Activity:
Your response should contain each line of the data that includes "ПОДНОЖКА".

(Beginning of Records supplied)

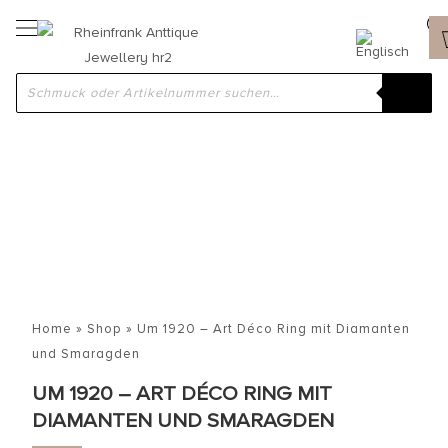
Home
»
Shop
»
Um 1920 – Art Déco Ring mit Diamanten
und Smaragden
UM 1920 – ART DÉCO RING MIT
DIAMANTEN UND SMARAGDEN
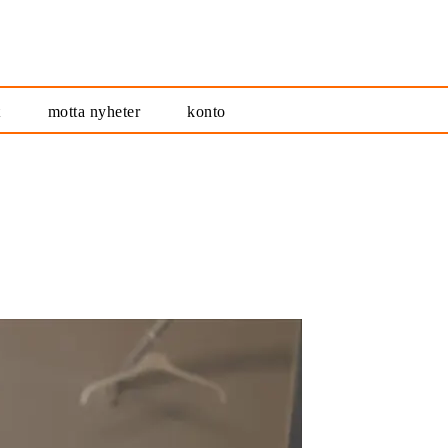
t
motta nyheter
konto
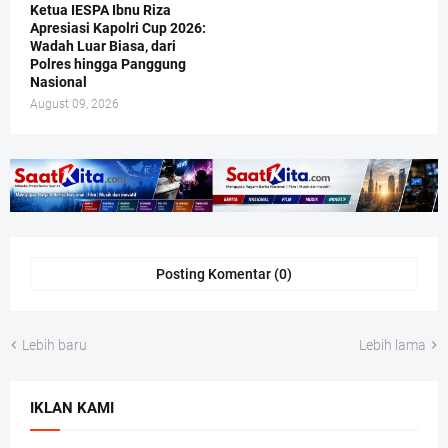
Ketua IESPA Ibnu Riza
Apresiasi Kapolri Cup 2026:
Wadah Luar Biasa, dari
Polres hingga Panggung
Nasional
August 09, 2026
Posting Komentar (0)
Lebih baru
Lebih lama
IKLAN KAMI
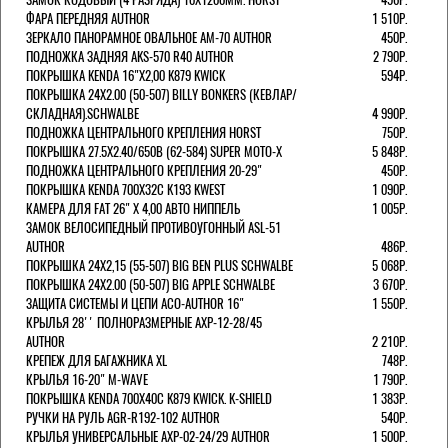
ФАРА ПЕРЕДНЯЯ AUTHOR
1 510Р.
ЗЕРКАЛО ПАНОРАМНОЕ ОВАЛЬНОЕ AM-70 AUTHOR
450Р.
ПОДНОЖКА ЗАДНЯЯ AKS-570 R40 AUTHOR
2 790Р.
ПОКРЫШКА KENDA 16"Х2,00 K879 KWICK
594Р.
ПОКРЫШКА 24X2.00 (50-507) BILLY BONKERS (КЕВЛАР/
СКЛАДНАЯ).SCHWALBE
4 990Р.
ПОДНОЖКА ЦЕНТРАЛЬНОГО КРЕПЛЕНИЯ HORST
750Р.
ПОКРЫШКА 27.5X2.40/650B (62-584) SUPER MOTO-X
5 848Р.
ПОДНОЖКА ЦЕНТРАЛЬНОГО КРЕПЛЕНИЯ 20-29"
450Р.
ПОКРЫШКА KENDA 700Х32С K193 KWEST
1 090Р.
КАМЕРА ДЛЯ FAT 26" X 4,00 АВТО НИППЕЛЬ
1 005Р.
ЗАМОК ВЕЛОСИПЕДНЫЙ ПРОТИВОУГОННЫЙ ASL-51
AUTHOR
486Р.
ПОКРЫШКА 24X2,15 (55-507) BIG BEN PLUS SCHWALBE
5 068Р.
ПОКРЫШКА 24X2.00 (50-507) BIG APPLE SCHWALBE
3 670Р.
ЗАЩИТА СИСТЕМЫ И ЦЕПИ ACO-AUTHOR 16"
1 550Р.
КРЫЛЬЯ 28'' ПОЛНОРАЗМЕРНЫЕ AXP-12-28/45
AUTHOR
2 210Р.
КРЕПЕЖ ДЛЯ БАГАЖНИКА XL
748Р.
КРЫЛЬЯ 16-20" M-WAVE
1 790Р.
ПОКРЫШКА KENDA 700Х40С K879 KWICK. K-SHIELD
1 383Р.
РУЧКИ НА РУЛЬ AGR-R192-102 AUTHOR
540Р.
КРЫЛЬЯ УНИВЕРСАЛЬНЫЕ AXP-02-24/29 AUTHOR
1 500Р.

(End of Records supplied)
(Beginning of Records supplied)

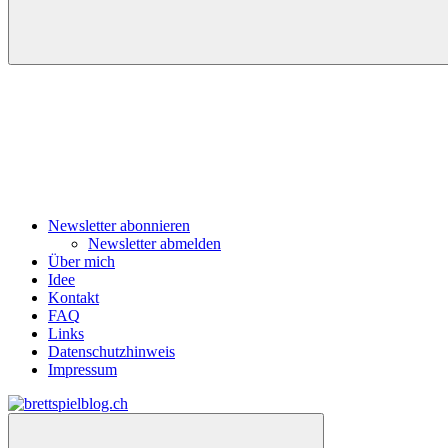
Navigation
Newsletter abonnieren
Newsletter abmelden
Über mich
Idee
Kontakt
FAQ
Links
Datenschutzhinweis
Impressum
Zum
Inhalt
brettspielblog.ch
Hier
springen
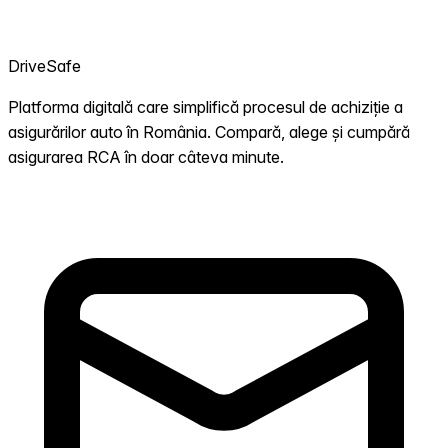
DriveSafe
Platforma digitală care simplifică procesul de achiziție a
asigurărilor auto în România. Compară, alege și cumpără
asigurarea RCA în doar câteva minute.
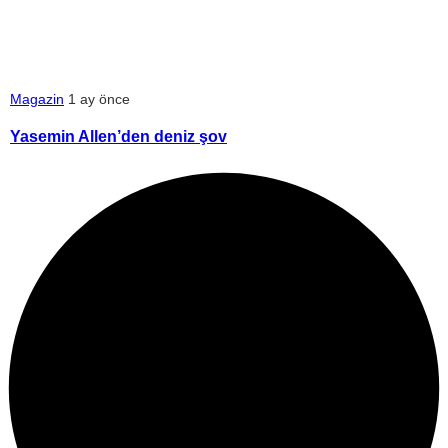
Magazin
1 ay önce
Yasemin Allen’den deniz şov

(End of Records supplied)

Task output:
ПОДНОЖКА ЗАДНЯЯ AKS-570 R40 AUTHOR
ПОДНОЖКА ЦЕНТРАЛЬНОГО КРЕПЛЕНИЯ HORST
ПОДНОЖКА ЦЕНТРАЛЬНОГО КРЕПЛЕНИЯ 20-29"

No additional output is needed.